» PROBLEM DESCRIPTION: Copy every record below exactly as it appears.

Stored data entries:
★ ★ ★ ★ ★ ★ ★

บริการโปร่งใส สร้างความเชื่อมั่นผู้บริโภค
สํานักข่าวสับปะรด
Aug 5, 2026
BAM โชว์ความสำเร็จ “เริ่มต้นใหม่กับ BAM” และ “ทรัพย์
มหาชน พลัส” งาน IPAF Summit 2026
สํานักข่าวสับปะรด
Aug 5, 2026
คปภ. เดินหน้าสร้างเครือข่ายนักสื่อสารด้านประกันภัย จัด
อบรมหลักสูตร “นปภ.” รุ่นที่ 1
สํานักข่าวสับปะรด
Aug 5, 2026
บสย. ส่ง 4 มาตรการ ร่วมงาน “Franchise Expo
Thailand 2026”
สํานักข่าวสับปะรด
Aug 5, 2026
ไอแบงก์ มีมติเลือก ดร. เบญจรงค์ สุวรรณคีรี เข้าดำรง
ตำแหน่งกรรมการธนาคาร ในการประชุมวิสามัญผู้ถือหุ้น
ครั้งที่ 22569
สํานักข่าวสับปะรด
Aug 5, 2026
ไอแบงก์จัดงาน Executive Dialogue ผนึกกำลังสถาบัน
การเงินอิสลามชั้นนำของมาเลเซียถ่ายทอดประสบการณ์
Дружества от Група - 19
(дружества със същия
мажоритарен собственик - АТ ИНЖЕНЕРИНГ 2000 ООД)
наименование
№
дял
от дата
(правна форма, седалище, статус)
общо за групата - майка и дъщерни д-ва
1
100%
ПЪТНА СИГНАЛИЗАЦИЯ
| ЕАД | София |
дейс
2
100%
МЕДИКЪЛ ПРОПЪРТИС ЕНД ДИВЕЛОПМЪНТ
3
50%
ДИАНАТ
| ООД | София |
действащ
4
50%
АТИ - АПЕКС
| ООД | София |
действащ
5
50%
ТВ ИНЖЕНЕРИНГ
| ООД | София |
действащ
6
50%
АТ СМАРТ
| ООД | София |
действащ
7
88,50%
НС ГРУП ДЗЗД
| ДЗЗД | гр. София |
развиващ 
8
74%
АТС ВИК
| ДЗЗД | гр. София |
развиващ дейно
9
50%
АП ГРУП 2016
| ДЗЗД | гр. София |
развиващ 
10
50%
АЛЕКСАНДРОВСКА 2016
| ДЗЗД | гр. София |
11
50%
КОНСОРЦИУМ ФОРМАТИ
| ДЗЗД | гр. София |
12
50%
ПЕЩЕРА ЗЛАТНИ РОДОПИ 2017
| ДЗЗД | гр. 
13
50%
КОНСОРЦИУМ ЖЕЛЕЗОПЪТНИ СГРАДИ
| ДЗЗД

★ ★ ★ ★ ★ ★ ★

» EXERCISE ANSWER:
บริการโปร่งใส สร้างความเชื่อมั่นผู้บริโภค
สํานักข่าวสับปะรด
Aug 5, 2026
BAM โชว์ความสำเร็จ “เริ่มต้นใหม่กับ BAM” และ “ทรัพย์
มหาชน พลัส” งาน IPAF Summit 2026
สํานักข่าวสับปะรด
Aug 5, 2026
คปภ. เดินหน้าสร้างเครือข่ายนักสื่อสารด้านประกันภัย จัด
อบรมหลักสูตร “นปภ.” รุ่นที่ 1
สํานักข่าวสับปะรด
Aug 5, 2026
บสย. ส่ง 4 มาตรการ ร่วมงาน “Franchise Expo
Thailand 2026”
สํานักข่าวสับปะรด
Aug 5, 2026
ไอแบงก์ มีมติเลือก ดร. เบญจรงค์ สุวรรณคีรี เข้าดำรง
ตำแหน่งกรรมการธนาคาร ในการประชุมวิสามัญผู้ถือหุ้น
ครั้งที่ 22569
สํานักข่าวสับปะรด
Aug 5, 2026
ไอแบงก์จัดงาน Executive Dialogue ผนึกกำลังสถาบัน
การเงินอิสลามชั้นนำของมาเลเซียถ่ายทอดประสบการณ์
Дружества от Група - 19
(дружества със същия
мажоритарен собственик - АТ ИНЖЕНЕРИНГ 2000 ООД)
наименование
№
дял
от дата
(правна форма, седалище, статус)
общо за групата - майка и дъщерни д-ва
1
100%
ПЪТНА СИГНАЛИЗАЦИЯ
| ЕАД | София |
дейс
2
100%
МЕДИКЪЛ ПРОПЪРТИС ЕНД ДИВЕЛОПМЪНТ
3
50%
ДИАНАТ
| ООД | София |
действащ
4
50%
АТИ - АПЕКС
| ООД | София |
действащ
5
50%
ТВ ИНЖЕНЕРИНГ
| ООД | София |
действащ
6
50%
АТ СМАРТ
| ООД | София |
действащ
7
88,50%
НС ГРУП ДЗЗД
| ДЗЗД | гр. София |
развиващ 
8
74%
АТС ВИК
| ДЗЗД | гр. София |
развиващ дейно
9
50%
АП ГРУП 2016
| ДЗЗД | гр. София |
развиващ 
10
50%
АЛЕКСАНДРОВСКА 2016
| ДЗЗД | гр. София |
11
50%
КОНСОРЦИУМ ФОРМАТИ
| ДЗЗД | гр. София |
12
50%
ПЕЩЕРА ЗЛАТНИ РОДОПИ 2017
| ДЗЗД | гр. 
13
50%
КОНСОРЦИУМ ЖЕЛЕЗОПЪТНИ СГРАДИ
| ДЗЗД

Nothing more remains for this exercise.